• **WORK INSTRUCTION**: The word "Triathlon" marks the lines to report; pull each of them from the listing.

• **EXCERPTED RECORDS**:

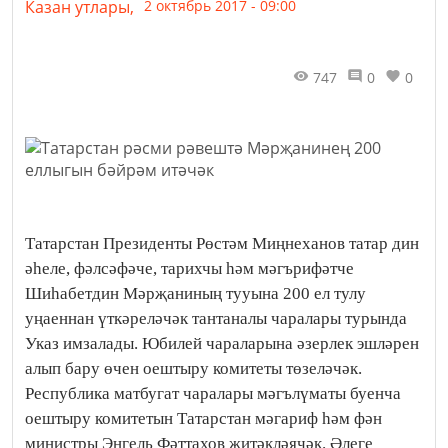
Казан утлары,
2 октябрь 2017 - 09:00
747
0
0
Татарстан Президенты Рөстәм Миңнеханов татар дин
әһеле, фәлсәфәче, тарихчы һәм мәгърифәтче
Шиһабетдин Мәрҗаниның тууына 200 ел тулу
уңаеннан үткәреләчәк тантаналы чаралары турында
Указ имзалады. Юбилей чараларына әзерлек эшләрен
алып бару өчен оештыру комитеты төзеләчәк.
Республика матбугат чаралары мәгълүматы буенча
оештыру комитетын Татарстан мәгариф һәм фән
министры Энгель Фәттахов җитәкләячәк. Әлеге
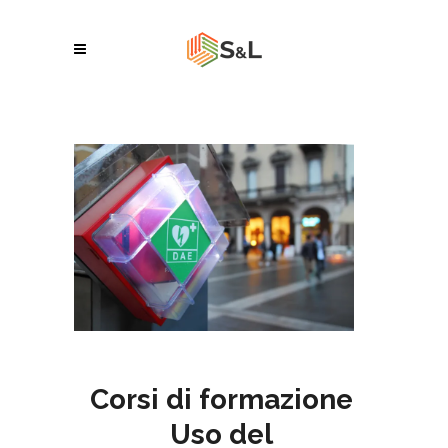
Corsi di formazione
Uso del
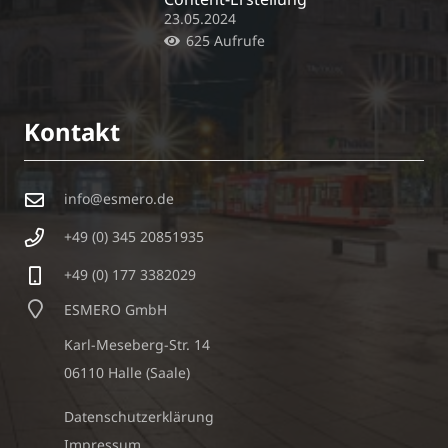
23.05.2024
625
Aufrufe
Kontakt
info@esmero.de
+49 (0) 345 20851935
+49 (0) 177 3382029
ESMERO GmbH
Karl-Meseberg-Str. 14
06110 Halle (Saale)
Datenschutzerklärung
Impressum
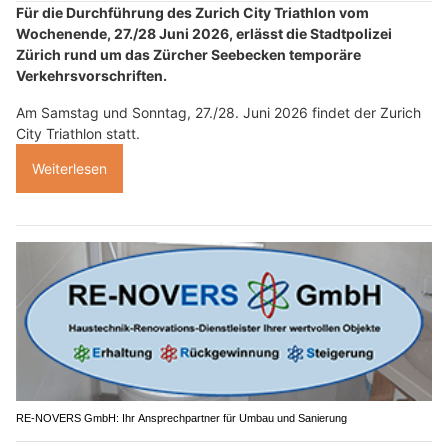
Für die Durchführung des Zurich City Triathlon vom
Wochenende, 27./28 Juni 2026, erlässt die Stadtpolizei
Zürich rund um das Zürcher Seebecken temporäre
Verkehrsvorschriften.
Am Samstag und Sonntag, 27./28. Juni 2026 findet der Zurich
City Triathlon statt.
Weiterlesen
RE-NOVERS GmbH: Ihr Ansprechpartner für Umbau und Sanierung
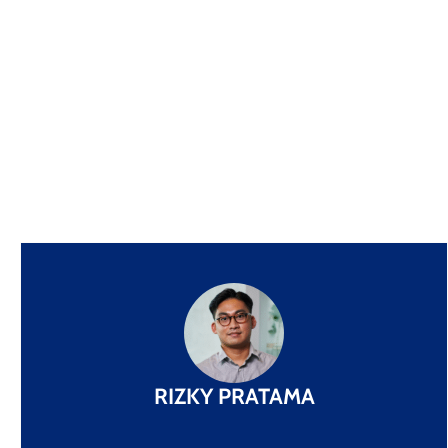
RIZKY PRATAMA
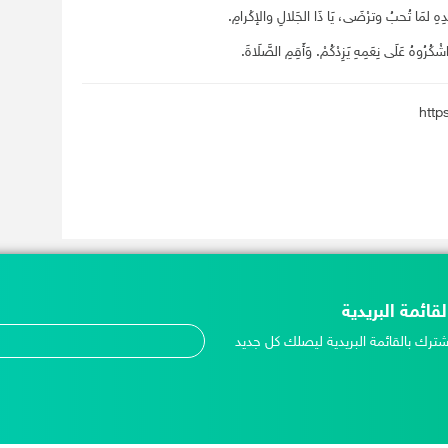
دِهِ لمَا تُحبُ وترْضَى، يَا ذَا الجَلالِ والإكْرامِ.
وَاشْكُرُوهُ عَلَى نِعَمِهِ يَزِدْكُمْ. وَأَقِمِ الصَّلَاةَ.
لقائمة البريدية
شترك بالقائمة البريدية ليصلك كل جديد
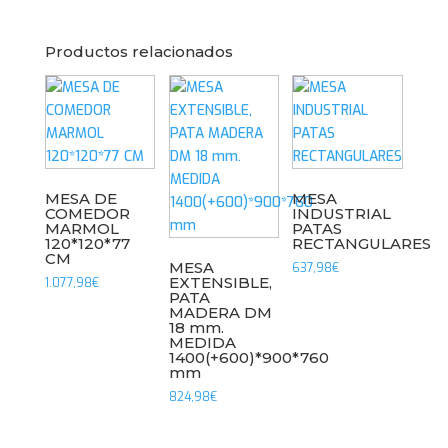
Productos relacionados
MESA DE
MESA
COMEDOR
INDUSTRIAL
MARMOL
PATAS
120*120*77
RECTANGULARES
CM
MESA
637,98
€
EXTENSIBLE,
1.077,98
€
PATA
MADERA DM
18 mm.
MEDIDA
1400(+600)*900*760
mm
824,98
€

• **EXERCISE SOLUTION**:
Für die Durchführung des Zurich City Triathlon vom
City Triathlon statt.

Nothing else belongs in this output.